Exercise:
From the line containing "Your email address will not be published." through the last line of the entries, set down every line exactly and add nothing.

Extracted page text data
"""

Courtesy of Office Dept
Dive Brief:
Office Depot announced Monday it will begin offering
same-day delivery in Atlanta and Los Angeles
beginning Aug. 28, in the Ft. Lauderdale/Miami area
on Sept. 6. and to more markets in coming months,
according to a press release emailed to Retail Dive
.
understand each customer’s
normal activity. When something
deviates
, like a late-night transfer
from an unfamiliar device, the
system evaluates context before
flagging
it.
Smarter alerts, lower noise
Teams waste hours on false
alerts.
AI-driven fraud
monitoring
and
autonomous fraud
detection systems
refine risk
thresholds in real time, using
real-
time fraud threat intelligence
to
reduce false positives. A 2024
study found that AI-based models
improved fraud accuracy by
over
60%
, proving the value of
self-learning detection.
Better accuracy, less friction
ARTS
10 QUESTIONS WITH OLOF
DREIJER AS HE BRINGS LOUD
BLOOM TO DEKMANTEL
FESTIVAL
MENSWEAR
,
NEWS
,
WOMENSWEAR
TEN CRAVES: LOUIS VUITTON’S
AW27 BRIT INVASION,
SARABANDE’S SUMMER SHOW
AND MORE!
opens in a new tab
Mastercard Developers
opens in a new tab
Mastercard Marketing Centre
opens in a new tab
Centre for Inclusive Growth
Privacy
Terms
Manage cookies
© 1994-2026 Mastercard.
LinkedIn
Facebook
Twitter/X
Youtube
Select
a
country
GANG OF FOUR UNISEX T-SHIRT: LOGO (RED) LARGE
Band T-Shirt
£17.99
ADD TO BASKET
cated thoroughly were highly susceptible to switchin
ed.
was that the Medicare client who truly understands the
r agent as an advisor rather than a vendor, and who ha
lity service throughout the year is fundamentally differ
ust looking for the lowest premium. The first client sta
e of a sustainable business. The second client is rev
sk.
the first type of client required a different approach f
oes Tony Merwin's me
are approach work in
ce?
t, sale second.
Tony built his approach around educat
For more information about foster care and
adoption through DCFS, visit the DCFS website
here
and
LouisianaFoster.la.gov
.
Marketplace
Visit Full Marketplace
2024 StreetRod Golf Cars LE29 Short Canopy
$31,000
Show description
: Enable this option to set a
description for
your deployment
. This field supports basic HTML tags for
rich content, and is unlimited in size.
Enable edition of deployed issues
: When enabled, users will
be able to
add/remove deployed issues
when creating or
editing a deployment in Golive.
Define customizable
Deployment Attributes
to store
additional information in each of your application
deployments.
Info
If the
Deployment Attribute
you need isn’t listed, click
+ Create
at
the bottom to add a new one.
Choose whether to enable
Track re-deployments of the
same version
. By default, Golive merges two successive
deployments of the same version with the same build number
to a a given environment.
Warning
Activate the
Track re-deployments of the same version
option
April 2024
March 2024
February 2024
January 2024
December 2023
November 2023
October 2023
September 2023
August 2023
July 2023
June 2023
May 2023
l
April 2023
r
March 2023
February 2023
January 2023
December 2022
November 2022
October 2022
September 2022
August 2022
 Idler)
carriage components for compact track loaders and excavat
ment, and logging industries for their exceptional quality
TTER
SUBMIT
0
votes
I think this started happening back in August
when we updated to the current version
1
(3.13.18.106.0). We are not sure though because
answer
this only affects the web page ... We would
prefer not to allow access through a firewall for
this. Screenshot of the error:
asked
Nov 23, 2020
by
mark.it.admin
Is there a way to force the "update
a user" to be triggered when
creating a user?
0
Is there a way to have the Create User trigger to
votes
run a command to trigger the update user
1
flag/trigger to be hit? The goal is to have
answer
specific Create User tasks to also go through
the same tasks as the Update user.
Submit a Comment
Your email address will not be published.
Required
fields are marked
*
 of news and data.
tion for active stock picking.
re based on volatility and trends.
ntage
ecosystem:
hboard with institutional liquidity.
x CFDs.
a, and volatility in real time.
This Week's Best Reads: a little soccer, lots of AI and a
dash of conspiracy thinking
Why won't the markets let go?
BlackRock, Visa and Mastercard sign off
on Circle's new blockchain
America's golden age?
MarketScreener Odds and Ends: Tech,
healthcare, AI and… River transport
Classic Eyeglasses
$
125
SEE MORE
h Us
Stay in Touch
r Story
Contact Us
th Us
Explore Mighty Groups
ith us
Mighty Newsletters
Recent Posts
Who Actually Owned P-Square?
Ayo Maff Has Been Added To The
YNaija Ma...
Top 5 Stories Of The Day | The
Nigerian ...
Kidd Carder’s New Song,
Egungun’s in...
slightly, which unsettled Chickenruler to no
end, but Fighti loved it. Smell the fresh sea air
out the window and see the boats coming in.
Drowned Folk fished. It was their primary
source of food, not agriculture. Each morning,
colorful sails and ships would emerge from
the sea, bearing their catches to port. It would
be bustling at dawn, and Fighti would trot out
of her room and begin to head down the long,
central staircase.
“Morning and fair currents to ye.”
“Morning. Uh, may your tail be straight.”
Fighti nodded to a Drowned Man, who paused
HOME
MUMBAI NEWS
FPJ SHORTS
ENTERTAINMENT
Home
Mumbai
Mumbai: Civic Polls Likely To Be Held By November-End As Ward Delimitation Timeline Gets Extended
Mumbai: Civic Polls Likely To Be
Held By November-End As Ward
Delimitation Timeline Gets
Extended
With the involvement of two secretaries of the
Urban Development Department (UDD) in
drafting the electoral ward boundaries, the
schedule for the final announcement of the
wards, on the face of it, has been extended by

"""

Response below:
Your email address will not be published.
Required
fields are marked
*
 of news and data.
tion for active stock picking.
re based on volatility and trends.
ntage
ecosystem:
hboard with institutional liquidity.
x CFDs.
a, and volatility in real time.
This Week's Best Reads: a little soccer, lots of AI and a
dash of conspiracy thinking
Why won't the markets let go?
BlackRock, Visa and Mastercard sign off
on Circle's new blockchain
America's golden age?
MarketScreener Odds and Ends: Tech,
healthcare, AI and… River transport
Classic Eyeglasses
$
125
SEE MORE
h Us
Stay in Touch
r Story
Contact Us
th Us
Explore Mighty Groups
ith us
Mighty Newsletters
Recent Posts
Who Actually Owned P-Square?
Ayo Maff Has Been Added To The
YNaija Ma...
Top 5 Stories Of The Day | The
Nigerian ...
Kidd Carder’s New Song,
Egungun’s in...
slightly, which unsettled Chickenruler to no
end, but Fighti loved it. Smell the fresh sea air
out the window and see the boats coming in.
Drowned Folk fished. It was their primary
source of food, not agriculture. Each morning,
colorful sails and ships would emerge from
the sea, bearing their catches to port. It would
be bustling at dawn, and Fighti would trot out
of her room and begin to head down the long,
central staircase.
“Morning and fair currents to ye.”
“Morning. Uh, may your tail be straight.”
Fighti nodded to a Drowned Man, who paused
HOME
MUMBAI NEWS
FPJ SHORTS
ENTERTAINMENT
Home
Mumbai
Mumbai: Civic Polls Likely To Be Held By November-End As Ward Delimitation Timeline Gets Extended
Mumbai: Civic Polls Likely To Be
Held By November-End As Ward
Delimitation Timeline Gets
Extended
With the involvement of two secretaries of the
Urban Development Department (UDD) in
drafting the electoral ward boundaries, the
schedule for the final announcement of the
wards, on the face of it, has been extended by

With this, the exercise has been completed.